External Communication of Neural Networks in Vivo – ScienceDaily

The research team led by Professor Hongsu Choi of DGIST (Chairman Kuk Yang) in the Department of Robotics and Mechatronics Engineering developed a small robot capable of forming neural networks and segmenting hippocampal tissue in an in vitro and ex vivo environment.^[1] state. Through joint research with the team led by Dr. The research results are expected to be applied in various fields, including neural networks, cell therapy products, and regenerative medicine.

Cell therapy products and cell delivery technology have been developed to regenerate neurons damaged by disease; In recent years, various techniques have been used that include micro-robots that are capable of performing delicate and minimally invasive surgeries.^[2] Cellular connectivity is gaining recognition. Previous studies on cell connectivity and neural network communication using only microrobots have demonstrated the structural and functional connections of cells at the cell level.

The research team led by Professor Choi used small robots with which neural network communication can be applied in practice. This technology has used micro-robots to enable analysis of functionally connected neural networks in an ex vivo environment and cell connectivity; Laboratory rat brain tissue was used for the experiment.

The research team first attached super magnets^[3] Iron oxide nanoparticles to primary neurons of the hippocampus of a laboratory mouse to fabricate Mag-Neurobot in a 3D spherical shape.

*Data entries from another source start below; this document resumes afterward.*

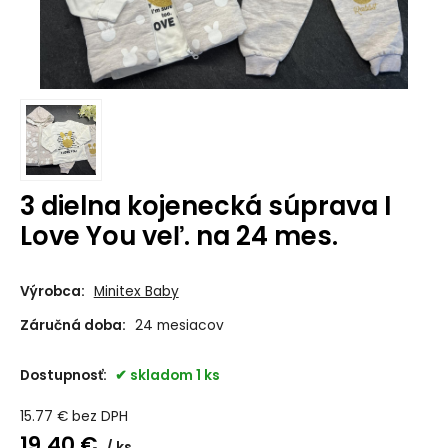
3 dielna kojenecká súprava I
Love You veľ. na 24 mes.
Výrobca:
Minitex Baby
Záručná doba:
24 mesiacov
Dostupnosť:
skladom 1 ks
15.77
€
bez DPH
19.40
€
ks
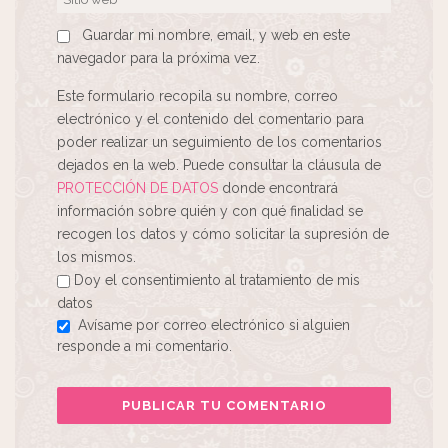
Guardar mi nombre, email, y web en este
navegador para la próxima vez.
Este formulario recopila su nombre, correo
electrónico y el contenido del comentario para
poder realizar un seguimiento de los comentarios
dejados en la web. Puede consultar la cláusula de
PROTECCIÓN DE DATOS
donde encontrará
información sobre quién y con qué finalidad se
recogen los datos y cómo solicitar la supresión de
los mismos.
Doy el consentimiento al tratamiento de mis
datos
Avísame por correo electrónico si alguien
responde a mi comentario.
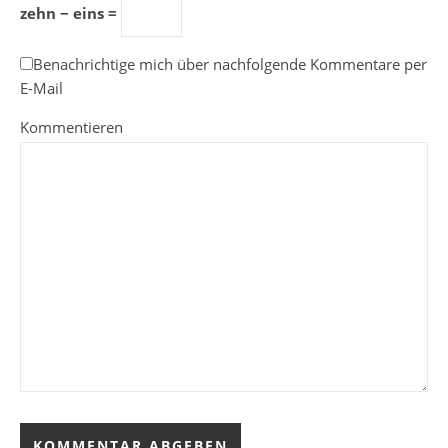
zehn − eins =
Benachrichtige mich über nachfolgende Kommentare per
E-Mail
Kommentieren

Magnetic nanoparticles were attached to the outside of the robot so that the robot could move to a desired location by interacting with external magnetic fields. Safety was also verified by biocompatibility testing, as the robot’s magnetism did not affect neuronal development.

The research team placed the microbot in a tissue section of the mouse hippocampus by controlling the magnetic field. by immunofluorescence staining^[4]the team observed that cells in the microbot and cells in a tissue section of the hippocampus were structurally connected through neurons.

Furthermore, a microelectrode array (MEA) was used to stimulate neurons in the microbot to determine whether the neurons presented by the microbot displayed typical electrophysiological properties. It has been verified that electrical signals normally propagate through neurons within the hippocampal tissue section. Accordingly, the research team confirmed that the neurons transmitted by the microbot can functionally form cells and neural networks within the hippocampal tissue section of a laboratory mouse. In addition, the team showed that a microbot can perform the roles of connecting neurons and forming artificial neural networks.

“We have demonstrated that the microrobot and neural tissues of the mouse brain can be functionally interconnected through electrophysiological analysis,” said Dr. Choi of DGIST. “It is expected that the technology developed in this study will be used to validate precisely targeted therapy in the field of neurological disorders and therapy.” with cells.”

This study was supported by NSCN, NRF, and the Ministry of Science and ICT, and the results of the research are published online in Advanced materials (JSR IF 32.086, 2.1% highest in the field), one of the most highly rated journals in the materials field, on February 15 (Wednesday).

Notes:

^[1] Ex vivo: The removal of organs or tissues outside the body for treatment purposes and then their return to their original position

^[2] Minimally invasive: Minimizing the incision area to reduce the physical burden on the patient

^[3] Supermagnetism: The spins align in the same direction, but the spins generally do not align even when a magnetic field is applied.

^[4] Immunofluorescence staining: A visualization technique used to determine the location within a cell of specific proteins using an antibody to a specific molecule, often a protein, in cells or tissues.